I'm seeing this on 5.1.0 and up. 5.0.0+ was the last working version for me, I'm continuing the bisect.
That's strange. Both me and Shawn had 5.1.9 as a definitely working version.
I actually haven't tested 5.1.9, but I can confirm that 5.0.9 works fine.
I see, I misread then, because the working kernel I have here is 5.1.9... I did have it hang on 5.1.17, though.
I just double checked -- 5.0.21 works, 5.1.0 does not. Daniel, didn't you say your lockup was somewhat random? I can trigger this lockup every single time with a specific action, so is it possible 5.1.9 for you just hasn't hit the right combination of factors to trigger the lockup on your system?
Well, previously I had X11 running with 5.1.9 for ~2 weeks with no lockups; then I rebooted into 5.1.17 and suddenly it locked up the second day with a checkstop. Now back in 5.1.9, and nothing for almost 3 days already.
Looks like this is a case where it's fairly critical to have a known 100% reliable way to reproduce a bug like this. I'm bisecting further, so we should be able to get to the bottom of this soon.
Bisect shows that the failing commit is:
This is on a WX7100 GPU, the lockup is 100% repeatable after that patch goes in. Unfortunately it does not cleanly reverse on the 5.1 kernel so I can't verify this is the only problem with 5.1, but it's a start.
Any IBMers have ideas why this patch went in and why it would be causing "Cache line inhibited hit cacheable space" faults?
Created attachment 283799 [details]
test patch #1
Though I'm not familiar with this code, a quick spot check shows what I believe
to be an inconsistency with the commit's claim of functional identicality.
Namely, the previous caller of __dma_get_coherent_pfn (now
arch_dma_coherent_to_pfn) would explicitly modify the vm_area to mark it as
uncacheable in the !coherent case. It seems the new caller (dma_common_mmap)
does not do this. I have written a small patch to restore the previous
behavior (I think). Note that this probably isn't upstreamable since this fix
should probably go somewhere in the powerpc arch code rather than the dma core.

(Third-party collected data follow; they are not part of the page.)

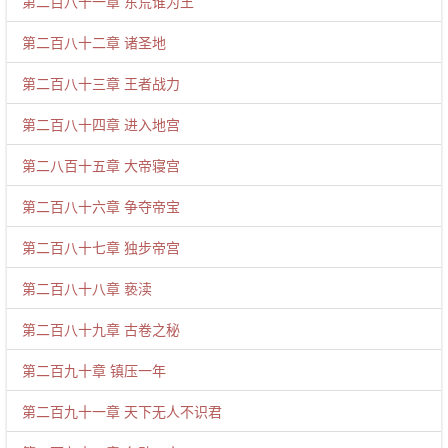
第二百八十一章 东荒谁为王
第二百八十二章 诸圣地
第二百八十三章 王者战力
第二百八十四章 进入地宫
第二八百十五章 大帝寝宫
第二百八十六章 争夺帝宝
第二百八十七章 独步帝宫
第二百八十八章 亵渎
第二百八十九章 古卷之秘
第二百九十章 镇压一年
第二百九十一章 天下无人不识君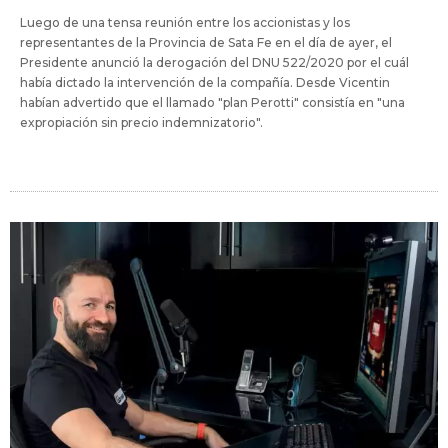
Luego de una tensa reunión entre los accionistas y los
representantes de la Provincia de Sata Fe en el día de ayer, el
Presidente anunció la derogación del DNU 522/2020 por el cuál
había dictado la intervención de la compañía. Desde Vicentin
habían advertido que el llamado "plan Perotti" consistía en "una
expropiación sin precio indemnizatorio".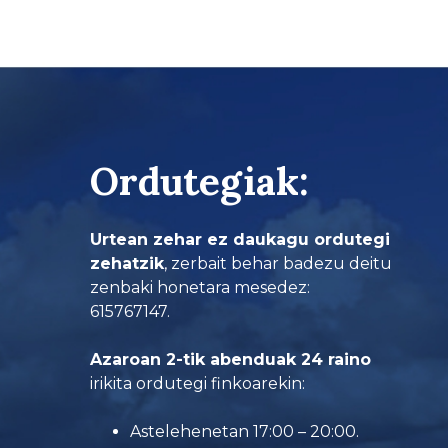
Ordutegiak:
Urtean zehar ez daukagu ordutegi
zehatzik
, zerbait behar badezu deitu
zenbaki honetara mesedez:
615767147.
Azaroan 2-tik abenduak 24 raino
irikita ordutegi finkoarekin:
Astelehenetan 17:00 – 20:00.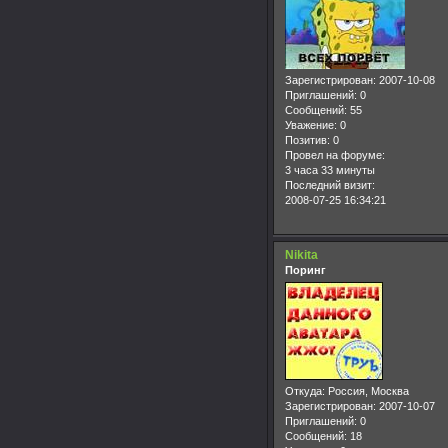
Зарегистрирован
: 2007-10-08
Приглашений:
0
Сообщений:
55
Уважение:
0
Позитив:
0
Провел на форуме:
3 часа 33 минуты
Последний визит:
2008-07-25 16:34:21
Nikita
Поринг
Откуда:
Россия, Москва
Зарегистрирован
: 2007-10-07
Приглашений:
0
Сообщений:
18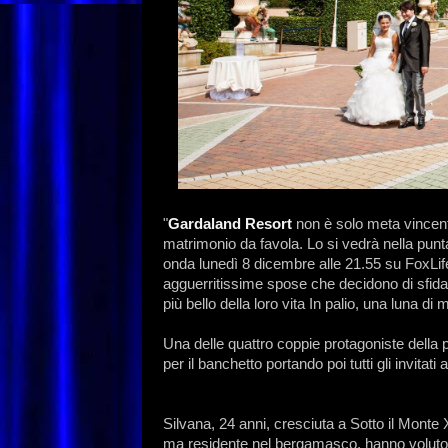
"
Gardaland Resort
non è solo meta vincent
matrimonio da favola. Lo si vedrà nella 
onda lunedì 8 dicembre alle 21.55 su FoxLif
agguerritissime spose che decidono di sfidar
più bello della loro vita In palio, una luna di
Una delle quattro coppie protagoniste della p
per il banchetto portando poi tutti gli invitat
Silvana, 24 anni, cresciuta a Sotto il Monte 
ma residente nel bergamasco, hanno voluto or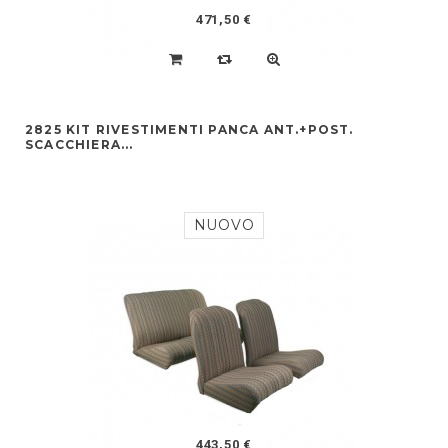
471,50 €
2825 KIT RIVESTIMENTI PANCA ANT.+POST.
SCACCHIERA...
NUOVO
443,50 €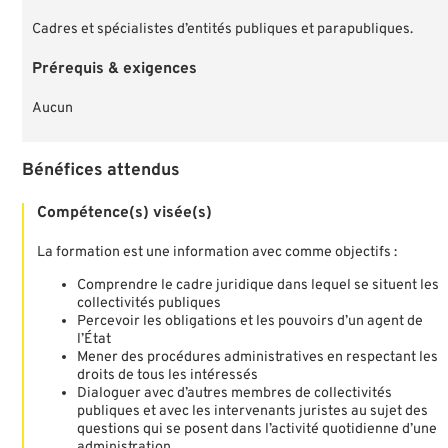
Cadres et spécialistes d’entités publiques et parapubliques.
Prérequis & exigences
Aucun
Bénéfices attendus
Compétence(s) visée(s)
La formation est une information avec comme objectifs :
Comprendre le cadre juridique dans lequel se situent les
collectivités publiques
Percevoir les obligations et les pouvoirs d’un agent de
l’État
Mener des procédures administratives en respectant les
droits de tous les intéressés
Dialoguer avec d’autres membres de collectivités
publiques et avec les intervenants juristes au sujet des
questions qui se posent dans l’activité quotidienne d’une
administration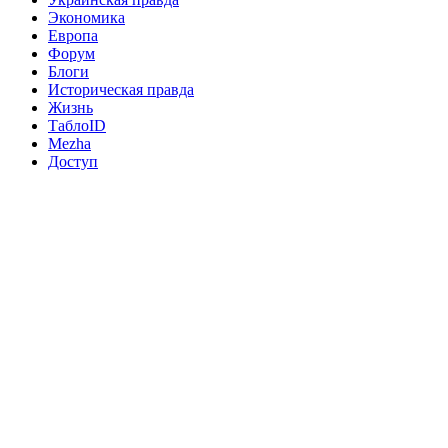
Экономика
Европа
Форум
Блоги
Историческая правда
Жизнь
ТаблоID
Mezha
Доступ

Tim, since you're the only one who can easily reproduce this,
would you mind giving this patch a shot?
On second glance, it seems I got it backwards. pgprot_noncache /is/ actually
being set via the default implementation of arch_dma_mmap_pgprot, but this
creates the opposite issue. In the coherent case, the vma is now marked
as noncache but in the previous implementation it was not. I'll post a new
patch to solve this by providing a powerpc implementation of
arch_dma_mmap_pgprot that only sets noncache in the !coherent case to match
the previous behvaior.
Created attachment 283801 [details]
test patch #2
Here's the new patch that should restore the previous behavior correctly.
Created attachment 283803 [details]
test patch #3
oops, missed a couple of includes and made a typo. Fixed those.
I was encountering a bug showing similar symptoms with a different trigger: For me, any attempt to play sound consistently and immediately crashed my system.
This was not the case with the 4.20 kernel, was confirmed happening with the 5.1 kernel. git bisection identified the same patch Timothy has identified as the patch introducing the issue for me.
I can confirm that the patch provided by Shawn appears to fix the issue. Building a kernel with that patch applied to head (commit 22051d9c4a57d3b4a8b5a7407efc80c71c7bfb16) from linux.git provides me with a kernel that no longer crashes when I attempt to play sound.
Patch #3 confirmed working when applied against kernel 5.2.1. Thanks Shawn!
Great! I've posted the patch to the linuxppc-dev mailing list here: https://patchwork.ozlabs.org/patch/1133466/.
A nit, but might want to mark this bug as a regression and update the kernel version to 5.2.1?
Done. I've also updated the product/component to Platform Specific/PPC-64 since
this wasn't an issue with amdgpu after all.
This is in my fixes branch which I'll send to Linus later this week:
Now merged, thanks all.
If the fix isn't working please reopen.